Iraq, with the world’s fifth-biggest oil reserves, needs to keep increasing crude output because lower oil prices have curbed government revenue. Oil prices have slumped more than half in the past year as the Organization of Petroleum Exporting Countries defended market share against booming production in the U.S. Brent crude, a global benchmark, has dropped 19 percent this year.

Iraq’s oil revenue was $3.87 billion in August, down 20 percent from July, due to lower oil prices and reduced shipments overseas, the International Energy Agency said this month. Attacks and theft along the northern pipeline to Turkey reduced production to 4.13 million barrels a day from a record 4.2 million barrels in July, it said.

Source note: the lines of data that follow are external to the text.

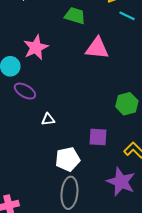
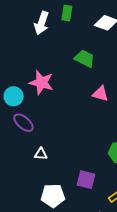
pink star: (36, 47) -> (41, 83), turned 30
pink triangle: (97, 48) -> (100, 94), size x0.7

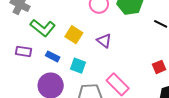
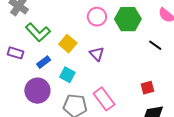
blue rectangle: (53, 56) -> (44, 62), turned -72

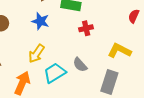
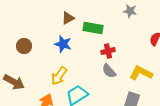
gray semicircle: (80, 65) -> (109, 71), moved

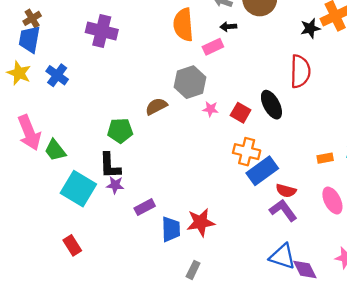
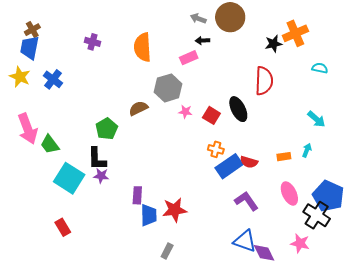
orange semicircle: (183, 25) -> (143, 47), moved
purple cross: (102, 31) -> (92, 42), size x0.6
green pentagon: (120, 131) -> (107, 129), turned -30
orange cross: (247, 152) -> (216, 149), size x0.7
red semicircle: (286, 191) -> (249, 162), moved
purple rectangle: (145, 207) -> (137, 195), moved, turned -60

Iraq owed international oil companies about $9 billion for work done in 2014 and about $18 billion this year, the IEA said in April.

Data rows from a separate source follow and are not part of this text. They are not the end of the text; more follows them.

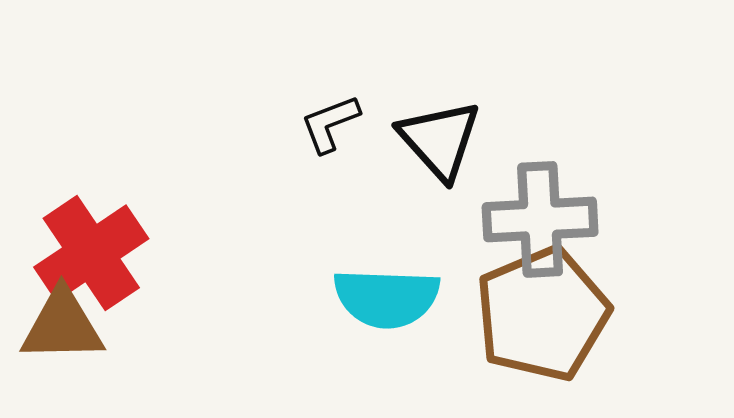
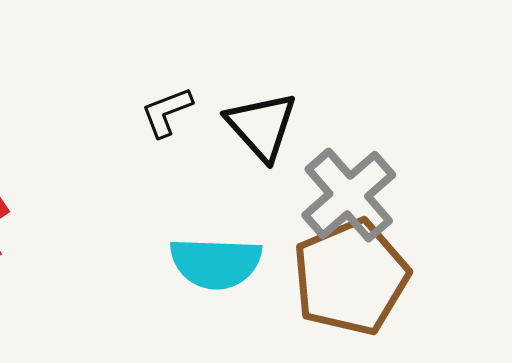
gray cross: (540, 219) -> (349, 195), turned -38

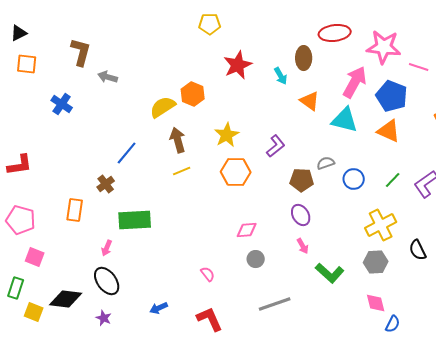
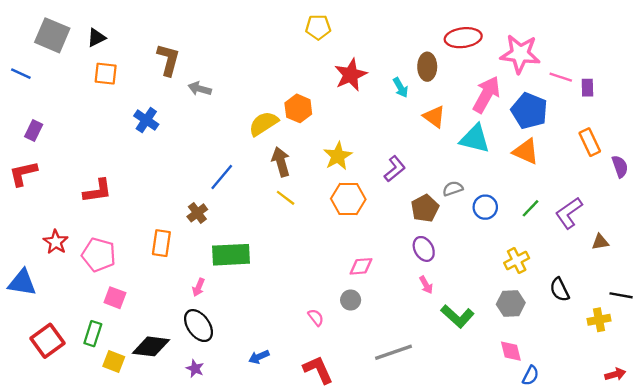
yellow line: (182, 171) -> (286, 198), turned 60
brown pentagon: (302, 180) -> (425, 208), turned -30
yellow cross: (381, 225) -> (517, 261), size x0.7
gray circle: (256, 259) -> (351, 300), moved

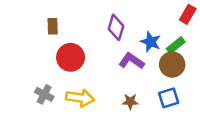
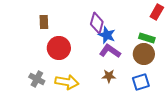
blue star: (151, 42) -> (107, 35), moved
green rectangle: (176, 45) -> (147, 38), turned 56
brown star: (130, 102) -> (109, 76), moved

The Persian Gulf nation reached agreements over the last two years with companies including Exxon Mobil Corp., BP Plc and Royal Dutch Shell Plc to reduce production targets at several of its biggest oil fields, including Rumaila, West Qurna-1 and Majnoon. Political tensions, violence and infrastructure issues have slowed Iraq’s recovery in the past few years, prompting the government to decrease its total long-term production goal to 6 million barrels in 2018 from an original 12 million barrels a day.

BP Plc cut its 2015 budget for Iraq operations by $1 billion to $2.5 billion in January, a person with direct knowledge of the matter said. Spokesmen from

Royal Dutch Shell Plc, BP Plc, and ENI SpA, declined to comment about the oil ministry letter.